Beneath this line is the data. Output exactly the lines from the line with "Answer in <instances>...</instances>." to the line with "Segment left heart", both ends included, and nothing more.

Data under study -

○ ○ ○ ○ ○

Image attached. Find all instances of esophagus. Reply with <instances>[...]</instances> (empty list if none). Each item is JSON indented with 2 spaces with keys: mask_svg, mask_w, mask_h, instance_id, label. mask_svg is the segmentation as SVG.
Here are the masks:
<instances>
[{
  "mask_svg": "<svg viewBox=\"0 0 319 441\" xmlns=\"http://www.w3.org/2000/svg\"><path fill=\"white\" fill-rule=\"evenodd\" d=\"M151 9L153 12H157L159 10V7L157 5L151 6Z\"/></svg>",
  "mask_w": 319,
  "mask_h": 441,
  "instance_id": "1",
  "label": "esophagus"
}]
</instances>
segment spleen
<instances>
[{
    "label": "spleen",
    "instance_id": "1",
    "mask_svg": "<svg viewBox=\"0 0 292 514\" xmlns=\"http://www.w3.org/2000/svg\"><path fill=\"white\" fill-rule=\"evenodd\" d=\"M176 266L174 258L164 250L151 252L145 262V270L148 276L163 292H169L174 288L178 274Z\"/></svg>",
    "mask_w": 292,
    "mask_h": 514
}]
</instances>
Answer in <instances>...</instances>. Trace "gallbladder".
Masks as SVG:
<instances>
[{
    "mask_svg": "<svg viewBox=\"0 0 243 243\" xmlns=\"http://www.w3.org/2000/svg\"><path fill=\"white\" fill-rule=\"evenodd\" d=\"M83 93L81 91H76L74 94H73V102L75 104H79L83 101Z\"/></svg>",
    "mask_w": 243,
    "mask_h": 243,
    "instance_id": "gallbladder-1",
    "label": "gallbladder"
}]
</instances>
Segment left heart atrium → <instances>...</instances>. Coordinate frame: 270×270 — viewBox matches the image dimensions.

○ ○ ○ ○ ○

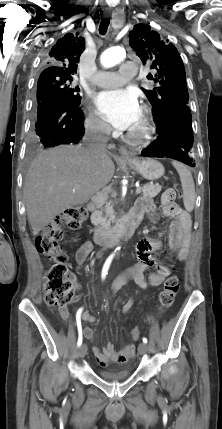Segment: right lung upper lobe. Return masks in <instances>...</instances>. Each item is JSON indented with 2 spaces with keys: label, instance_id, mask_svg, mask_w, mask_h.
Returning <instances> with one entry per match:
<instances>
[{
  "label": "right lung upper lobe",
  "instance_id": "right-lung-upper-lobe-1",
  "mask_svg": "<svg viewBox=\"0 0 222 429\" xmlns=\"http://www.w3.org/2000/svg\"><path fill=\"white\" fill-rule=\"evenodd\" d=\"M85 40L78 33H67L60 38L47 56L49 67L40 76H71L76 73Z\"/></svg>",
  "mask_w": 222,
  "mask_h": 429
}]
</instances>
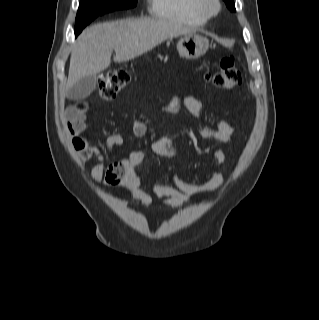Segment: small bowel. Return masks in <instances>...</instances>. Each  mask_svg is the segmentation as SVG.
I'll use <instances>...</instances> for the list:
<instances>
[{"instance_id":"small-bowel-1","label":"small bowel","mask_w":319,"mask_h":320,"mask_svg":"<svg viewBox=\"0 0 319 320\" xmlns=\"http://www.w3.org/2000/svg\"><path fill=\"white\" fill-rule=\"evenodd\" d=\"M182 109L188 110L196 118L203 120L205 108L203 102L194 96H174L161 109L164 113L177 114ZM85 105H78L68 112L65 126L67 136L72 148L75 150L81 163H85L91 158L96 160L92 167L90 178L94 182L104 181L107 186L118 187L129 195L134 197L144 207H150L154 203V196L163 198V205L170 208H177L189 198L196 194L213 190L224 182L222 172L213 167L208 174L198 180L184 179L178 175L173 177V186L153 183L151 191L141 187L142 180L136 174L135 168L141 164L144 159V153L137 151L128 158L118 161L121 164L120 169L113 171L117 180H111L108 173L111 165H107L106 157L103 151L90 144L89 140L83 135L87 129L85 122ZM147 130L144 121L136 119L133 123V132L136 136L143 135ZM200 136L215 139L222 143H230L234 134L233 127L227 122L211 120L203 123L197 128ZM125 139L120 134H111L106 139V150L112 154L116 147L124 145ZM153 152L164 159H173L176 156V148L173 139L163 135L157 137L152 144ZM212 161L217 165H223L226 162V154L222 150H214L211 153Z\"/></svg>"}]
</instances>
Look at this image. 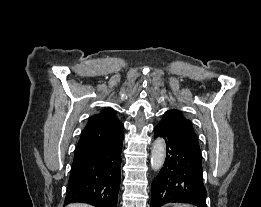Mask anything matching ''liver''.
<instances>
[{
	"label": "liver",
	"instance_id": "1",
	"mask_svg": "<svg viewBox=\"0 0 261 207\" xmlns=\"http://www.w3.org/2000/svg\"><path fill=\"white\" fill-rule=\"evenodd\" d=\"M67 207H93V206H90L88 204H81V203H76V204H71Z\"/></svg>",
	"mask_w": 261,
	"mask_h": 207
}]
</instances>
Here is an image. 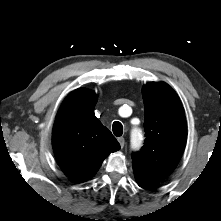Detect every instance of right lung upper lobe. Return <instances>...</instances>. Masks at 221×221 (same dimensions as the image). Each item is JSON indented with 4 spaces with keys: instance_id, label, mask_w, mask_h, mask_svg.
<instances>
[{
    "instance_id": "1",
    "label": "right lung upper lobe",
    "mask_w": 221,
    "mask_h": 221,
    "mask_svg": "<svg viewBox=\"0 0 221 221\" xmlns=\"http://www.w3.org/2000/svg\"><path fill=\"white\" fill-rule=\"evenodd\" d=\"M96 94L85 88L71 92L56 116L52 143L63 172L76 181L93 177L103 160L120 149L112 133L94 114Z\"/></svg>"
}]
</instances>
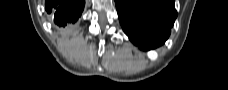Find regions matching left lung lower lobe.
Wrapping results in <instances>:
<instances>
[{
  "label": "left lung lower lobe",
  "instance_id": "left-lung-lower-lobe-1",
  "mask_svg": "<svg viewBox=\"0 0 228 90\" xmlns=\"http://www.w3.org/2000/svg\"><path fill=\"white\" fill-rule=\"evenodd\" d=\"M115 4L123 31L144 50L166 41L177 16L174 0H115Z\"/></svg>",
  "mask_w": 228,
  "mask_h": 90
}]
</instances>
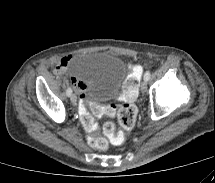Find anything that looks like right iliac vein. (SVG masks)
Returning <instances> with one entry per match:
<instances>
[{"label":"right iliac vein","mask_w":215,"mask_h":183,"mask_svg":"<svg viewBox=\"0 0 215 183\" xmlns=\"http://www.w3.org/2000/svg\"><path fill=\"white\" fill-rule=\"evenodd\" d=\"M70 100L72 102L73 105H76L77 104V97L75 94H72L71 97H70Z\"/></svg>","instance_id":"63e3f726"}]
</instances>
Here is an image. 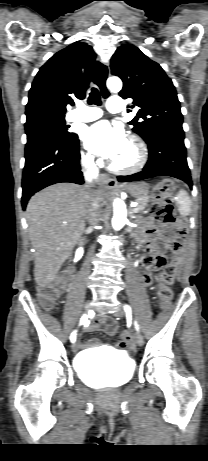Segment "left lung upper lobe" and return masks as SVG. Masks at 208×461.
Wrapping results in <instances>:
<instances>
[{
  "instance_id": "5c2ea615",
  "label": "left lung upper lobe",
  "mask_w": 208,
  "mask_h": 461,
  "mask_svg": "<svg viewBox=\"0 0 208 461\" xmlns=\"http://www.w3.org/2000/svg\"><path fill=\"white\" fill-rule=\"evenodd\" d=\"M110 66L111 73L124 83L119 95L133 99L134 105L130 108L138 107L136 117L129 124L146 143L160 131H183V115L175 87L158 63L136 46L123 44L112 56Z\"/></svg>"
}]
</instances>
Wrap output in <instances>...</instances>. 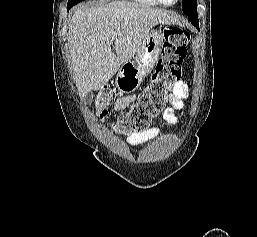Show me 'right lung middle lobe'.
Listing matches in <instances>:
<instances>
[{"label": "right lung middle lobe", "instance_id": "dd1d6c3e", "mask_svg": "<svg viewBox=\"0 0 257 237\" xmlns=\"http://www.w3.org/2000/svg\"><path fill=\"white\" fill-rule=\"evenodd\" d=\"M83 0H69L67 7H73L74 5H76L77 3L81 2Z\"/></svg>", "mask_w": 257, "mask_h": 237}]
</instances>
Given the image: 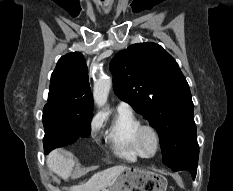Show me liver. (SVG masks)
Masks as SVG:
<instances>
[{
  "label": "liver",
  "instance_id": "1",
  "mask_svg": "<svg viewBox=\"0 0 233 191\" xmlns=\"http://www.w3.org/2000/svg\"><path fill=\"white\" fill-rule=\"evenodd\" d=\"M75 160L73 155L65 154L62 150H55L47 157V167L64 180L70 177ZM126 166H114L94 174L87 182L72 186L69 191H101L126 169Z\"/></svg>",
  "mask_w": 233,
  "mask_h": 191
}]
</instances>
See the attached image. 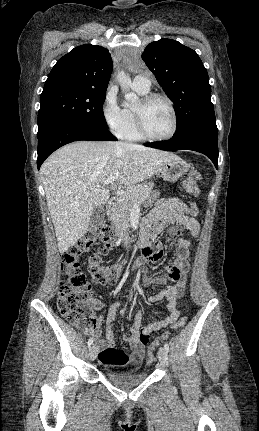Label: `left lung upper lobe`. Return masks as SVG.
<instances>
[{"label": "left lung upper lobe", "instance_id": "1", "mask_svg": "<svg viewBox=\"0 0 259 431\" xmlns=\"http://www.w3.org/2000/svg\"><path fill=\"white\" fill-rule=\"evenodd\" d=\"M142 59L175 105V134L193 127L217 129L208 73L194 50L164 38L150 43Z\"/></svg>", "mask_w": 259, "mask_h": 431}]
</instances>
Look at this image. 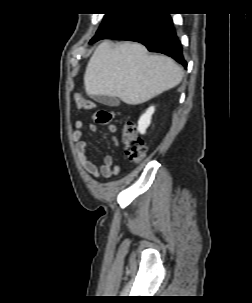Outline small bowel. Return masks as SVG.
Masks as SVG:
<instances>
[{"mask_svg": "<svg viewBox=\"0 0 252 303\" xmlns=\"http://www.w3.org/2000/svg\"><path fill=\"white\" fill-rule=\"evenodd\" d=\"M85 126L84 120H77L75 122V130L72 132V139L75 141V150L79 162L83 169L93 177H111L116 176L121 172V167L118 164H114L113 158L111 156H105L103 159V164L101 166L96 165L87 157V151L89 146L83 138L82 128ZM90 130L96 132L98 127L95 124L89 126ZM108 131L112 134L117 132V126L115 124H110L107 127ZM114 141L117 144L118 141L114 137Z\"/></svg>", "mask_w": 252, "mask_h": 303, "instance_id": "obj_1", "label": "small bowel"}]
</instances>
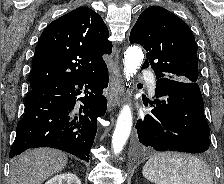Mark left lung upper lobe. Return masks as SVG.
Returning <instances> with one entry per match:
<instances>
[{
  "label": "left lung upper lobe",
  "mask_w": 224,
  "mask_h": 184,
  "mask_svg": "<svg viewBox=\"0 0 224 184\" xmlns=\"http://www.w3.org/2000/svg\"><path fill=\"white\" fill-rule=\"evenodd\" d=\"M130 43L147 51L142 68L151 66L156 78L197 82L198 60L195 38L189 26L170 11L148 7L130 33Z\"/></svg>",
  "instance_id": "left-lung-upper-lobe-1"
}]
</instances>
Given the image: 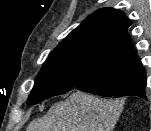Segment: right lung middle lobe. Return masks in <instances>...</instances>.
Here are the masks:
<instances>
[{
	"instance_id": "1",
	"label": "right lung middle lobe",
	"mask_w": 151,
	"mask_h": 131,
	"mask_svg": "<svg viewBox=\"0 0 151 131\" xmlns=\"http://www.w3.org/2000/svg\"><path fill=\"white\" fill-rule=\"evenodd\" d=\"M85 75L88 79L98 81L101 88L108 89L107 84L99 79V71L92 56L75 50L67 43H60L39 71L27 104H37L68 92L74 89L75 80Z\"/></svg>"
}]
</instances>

○ ○ ○ ○ ○

Solved exercise -
Answer in <instances>...</instances>. Trace "gallbladder".
Masks as SVG:
<instances>
[{
    "mask_svg": "<svg viewBox=\"0 0 243 243\" xmlns=\"http://www.w3.org/2000/svg\"><path fill=\"white\" fill-rule=\"evenodd\" d=\"M83 93L81 91H76L74 94H73V102L75 104H79L83 101Z\"/></svg>",
    "mask_w": 243,
    "mask_h": 243,
    "instance_id": "gallbladder-1",
    "label": "gallbladder"
}]
</instances>
Segment left heart atrium → <instances>...</instances>. Coordinate frame: 270×270 — viewBox matches the image dimensions.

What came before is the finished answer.